- Opening Delimiter -
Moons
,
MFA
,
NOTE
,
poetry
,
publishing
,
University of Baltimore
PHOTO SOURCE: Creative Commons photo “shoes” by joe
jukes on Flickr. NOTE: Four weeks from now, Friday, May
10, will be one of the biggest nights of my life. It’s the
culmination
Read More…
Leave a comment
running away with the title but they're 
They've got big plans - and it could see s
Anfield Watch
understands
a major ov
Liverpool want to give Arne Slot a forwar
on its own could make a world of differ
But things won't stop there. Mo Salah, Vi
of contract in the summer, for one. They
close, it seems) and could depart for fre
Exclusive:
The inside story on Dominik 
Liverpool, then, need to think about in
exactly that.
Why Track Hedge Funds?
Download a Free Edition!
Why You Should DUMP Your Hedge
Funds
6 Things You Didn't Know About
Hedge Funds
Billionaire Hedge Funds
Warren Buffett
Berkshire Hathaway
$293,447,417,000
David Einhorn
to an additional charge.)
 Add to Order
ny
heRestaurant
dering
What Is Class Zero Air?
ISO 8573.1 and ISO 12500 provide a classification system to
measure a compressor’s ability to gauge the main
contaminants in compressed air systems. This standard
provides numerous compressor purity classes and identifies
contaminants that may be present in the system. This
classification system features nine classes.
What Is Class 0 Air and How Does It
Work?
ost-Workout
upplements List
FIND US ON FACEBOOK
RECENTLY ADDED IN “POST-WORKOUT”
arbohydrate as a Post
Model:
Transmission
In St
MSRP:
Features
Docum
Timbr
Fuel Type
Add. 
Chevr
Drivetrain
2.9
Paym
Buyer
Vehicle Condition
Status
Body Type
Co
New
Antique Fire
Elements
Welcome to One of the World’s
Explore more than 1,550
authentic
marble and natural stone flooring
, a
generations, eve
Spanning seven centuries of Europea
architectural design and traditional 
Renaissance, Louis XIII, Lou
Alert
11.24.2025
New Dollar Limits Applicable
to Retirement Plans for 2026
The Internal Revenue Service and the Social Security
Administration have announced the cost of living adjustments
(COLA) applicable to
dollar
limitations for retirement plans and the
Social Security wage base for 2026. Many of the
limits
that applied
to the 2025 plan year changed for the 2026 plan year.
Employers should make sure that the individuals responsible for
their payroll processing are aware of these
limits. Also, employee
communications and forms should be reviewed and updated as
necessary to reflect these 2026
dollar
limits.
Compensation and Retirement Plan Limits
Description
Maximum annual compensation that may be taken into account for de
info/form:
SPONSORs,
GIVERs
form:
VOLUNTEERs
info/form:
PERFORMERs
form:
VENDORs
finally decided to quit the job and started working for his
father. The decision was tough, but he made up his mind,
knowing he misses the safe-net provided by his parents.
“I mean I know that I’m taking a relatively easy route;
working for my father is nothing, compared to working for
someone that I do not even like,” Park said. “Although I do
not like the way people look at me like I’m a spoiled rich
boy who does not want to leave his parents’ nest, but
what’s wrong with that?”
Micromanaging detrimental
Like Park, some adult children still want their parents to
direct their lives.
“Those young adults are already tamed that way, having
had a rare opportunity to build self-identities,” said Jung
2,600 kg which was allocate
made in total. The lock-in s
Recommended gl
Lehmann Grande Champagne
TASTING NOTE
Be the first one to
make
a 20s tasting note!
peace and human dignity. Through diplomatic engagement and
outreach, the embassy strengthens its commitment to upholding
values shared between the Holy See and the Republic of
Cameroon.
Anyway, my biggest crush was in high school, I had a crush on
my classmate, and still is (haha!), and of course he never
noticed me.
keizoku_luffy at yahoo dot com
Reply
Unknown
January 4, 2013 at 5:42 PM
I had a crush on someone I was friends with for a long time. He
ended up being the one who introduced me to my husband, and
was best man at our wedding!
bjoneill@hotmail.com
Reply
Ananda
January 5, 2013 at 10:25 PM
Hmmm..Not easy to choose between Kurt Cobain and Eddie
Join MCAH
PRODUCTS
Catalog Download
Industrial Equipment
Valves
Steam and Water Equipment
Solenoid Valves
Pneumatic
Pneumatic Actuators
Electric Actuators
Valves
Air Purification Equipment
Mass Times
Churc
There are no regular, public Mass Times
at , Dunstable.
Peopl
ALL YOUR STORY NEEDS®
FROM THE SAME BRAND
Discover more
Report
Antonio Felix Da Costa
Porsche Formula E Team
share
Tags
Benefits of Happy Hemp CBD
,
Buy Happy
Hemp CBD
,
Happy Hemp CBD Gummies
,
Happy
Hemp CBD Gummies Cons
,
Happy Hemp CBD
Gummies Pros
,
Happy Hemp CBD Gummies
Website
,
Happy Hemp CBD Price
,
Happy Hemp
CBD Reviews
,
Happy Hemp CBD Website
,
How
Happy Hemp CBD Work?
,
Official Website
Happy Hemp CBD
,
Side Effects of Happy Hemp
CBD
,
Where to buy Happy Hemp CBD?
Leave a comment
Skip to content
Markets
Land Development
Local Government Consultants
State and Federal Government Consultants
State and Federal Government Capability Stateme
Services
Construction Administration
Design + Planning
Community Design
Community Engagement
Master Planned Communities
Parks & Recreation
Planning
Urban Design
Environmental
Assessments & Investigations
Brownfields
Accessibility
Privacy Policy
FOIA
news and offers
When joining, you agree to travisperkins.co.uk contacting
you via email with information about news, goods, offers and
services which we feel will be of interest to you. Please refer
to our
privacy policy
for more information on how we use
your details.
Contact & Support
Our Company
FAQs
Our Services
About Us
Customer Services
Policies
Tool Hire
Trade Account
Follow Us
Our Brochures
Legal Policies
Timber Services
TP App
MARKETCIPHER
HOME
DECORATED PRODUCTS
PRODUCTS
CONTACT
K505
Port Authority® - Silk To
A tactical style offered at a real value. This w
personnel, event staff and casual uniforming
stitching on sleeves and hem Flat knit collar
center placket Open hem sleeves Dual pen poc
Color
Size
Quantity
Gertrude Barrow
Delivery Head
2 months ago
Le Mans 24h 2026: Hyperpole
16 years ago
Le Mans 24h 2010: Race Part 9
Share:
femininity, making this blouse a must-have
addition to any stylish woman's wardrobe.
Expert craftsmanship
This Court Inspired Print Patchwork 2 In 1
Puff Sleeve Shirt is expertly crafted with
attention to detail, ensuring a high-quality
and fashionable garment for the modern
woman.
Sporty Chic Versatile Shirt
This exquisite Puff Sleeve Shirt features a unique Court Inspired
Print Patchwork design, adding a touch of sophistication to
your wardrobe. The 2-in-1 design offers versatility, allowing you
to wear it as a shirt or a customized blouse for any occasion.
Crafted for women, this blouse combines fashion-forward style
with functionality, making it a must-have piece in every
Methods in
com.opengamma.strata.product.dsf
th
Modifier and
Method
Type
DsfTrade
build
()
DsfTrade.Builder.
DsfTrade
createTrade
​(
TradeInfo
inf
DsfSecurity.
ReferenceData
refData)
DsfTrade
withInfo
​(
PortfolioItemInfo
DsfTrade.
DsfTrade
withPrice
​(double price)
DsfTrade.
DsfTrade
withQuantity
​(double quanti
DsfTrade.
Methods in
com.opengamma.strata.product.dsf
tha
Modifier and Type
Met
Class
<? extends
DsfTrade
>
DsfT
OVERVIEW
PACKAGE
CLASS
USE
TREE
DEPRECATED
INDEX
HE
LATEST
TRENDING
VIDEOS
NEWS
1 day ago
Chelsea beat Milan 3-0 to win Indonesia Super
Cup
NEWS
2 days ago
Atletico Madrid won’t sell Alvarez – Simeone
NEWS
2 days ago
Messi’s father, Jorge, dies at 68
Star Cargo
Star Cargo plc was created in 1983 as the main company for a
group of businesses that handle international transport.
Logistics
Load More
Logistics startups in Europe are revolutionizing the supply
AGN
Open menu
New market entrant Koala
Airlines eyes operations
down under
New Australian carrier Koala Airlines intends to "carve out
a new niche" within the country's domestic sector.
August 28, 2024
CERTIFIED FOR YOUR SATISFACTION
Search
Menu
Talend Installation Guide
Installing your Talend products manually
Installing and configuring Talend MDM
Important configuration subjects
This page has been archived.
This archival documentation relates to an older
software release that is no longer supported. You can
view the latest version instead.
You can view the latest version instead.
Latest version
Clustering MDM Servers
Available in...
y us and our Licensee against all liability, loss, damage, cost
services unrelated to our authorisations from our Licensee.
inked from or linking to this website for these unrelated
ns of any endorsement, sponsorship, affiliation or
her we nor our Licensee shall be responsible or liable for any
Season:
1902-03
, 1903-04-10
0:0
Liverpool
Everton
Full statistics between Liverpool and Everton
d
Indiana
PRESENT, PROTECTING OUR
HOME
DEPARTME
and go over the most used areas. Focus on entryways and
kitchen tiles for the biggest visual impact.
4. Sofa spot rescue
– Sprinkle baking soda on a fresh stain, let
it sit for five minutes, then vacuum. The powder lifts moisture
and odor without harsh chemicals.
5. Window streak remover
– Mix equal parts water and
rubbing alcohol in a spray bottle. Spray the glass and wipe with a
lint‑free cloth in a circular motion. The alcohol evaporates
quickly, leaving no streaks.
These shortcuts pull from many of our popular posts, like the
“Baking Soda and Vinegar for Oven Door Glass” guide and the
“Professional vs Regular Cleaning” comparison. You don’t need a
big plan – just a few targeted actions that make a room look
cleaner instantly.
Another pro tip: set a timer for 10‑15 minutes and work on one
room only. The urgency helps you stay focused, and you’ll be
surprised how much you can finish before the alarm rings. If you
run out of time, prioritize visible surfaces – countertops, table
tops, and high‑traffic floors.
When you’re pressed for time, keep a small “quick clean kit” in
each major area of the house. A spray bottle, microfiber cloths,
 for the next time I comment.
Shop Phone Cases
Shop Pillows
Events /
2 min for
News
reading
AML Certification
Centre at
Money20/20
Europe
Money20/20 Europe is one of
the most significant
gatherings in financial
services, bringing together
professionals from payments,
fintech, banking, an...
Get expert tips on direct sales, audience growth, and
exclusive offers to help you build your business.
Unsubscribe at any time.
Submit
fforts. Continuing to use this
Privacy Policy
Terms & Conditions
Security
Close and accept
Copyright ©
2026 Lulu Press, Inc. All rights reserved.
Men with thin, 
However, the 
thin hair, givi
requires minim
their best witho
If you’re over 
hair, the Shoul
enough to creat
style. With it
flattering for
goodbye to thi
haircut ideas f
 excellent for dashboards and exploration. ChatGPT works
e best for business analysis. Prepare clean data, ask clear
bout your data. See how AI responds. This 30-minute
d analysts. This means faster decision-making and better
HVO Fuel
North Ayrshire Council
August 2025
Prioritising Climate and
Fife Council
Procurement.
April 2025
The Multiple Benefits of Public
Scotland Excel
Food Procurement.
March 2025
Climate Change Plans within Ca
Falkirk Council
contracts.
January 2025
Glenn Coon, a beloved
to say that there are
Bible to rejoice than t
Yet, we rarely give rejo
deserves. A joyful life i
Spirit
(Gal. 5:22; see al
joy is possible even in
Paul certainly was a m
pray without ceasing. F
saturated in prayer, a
- Closing Delimiter -
> [TASK STATEMENT]
Take the lines above from the one containing "Construction Administration" to the one containing "news and offers" and retype them exactly, both ends included, with nothing added.

> [EXERCISE RESPONSE]
Construction Administration
Design + Planning
Community Design
Community Engagement
Master Planned Communities
Parks & Recreation
Planning
Urban Design
Environmental
Assessments & Investigations
Brownfields
Accessibility
Privacy Policy
FOIA
news and offers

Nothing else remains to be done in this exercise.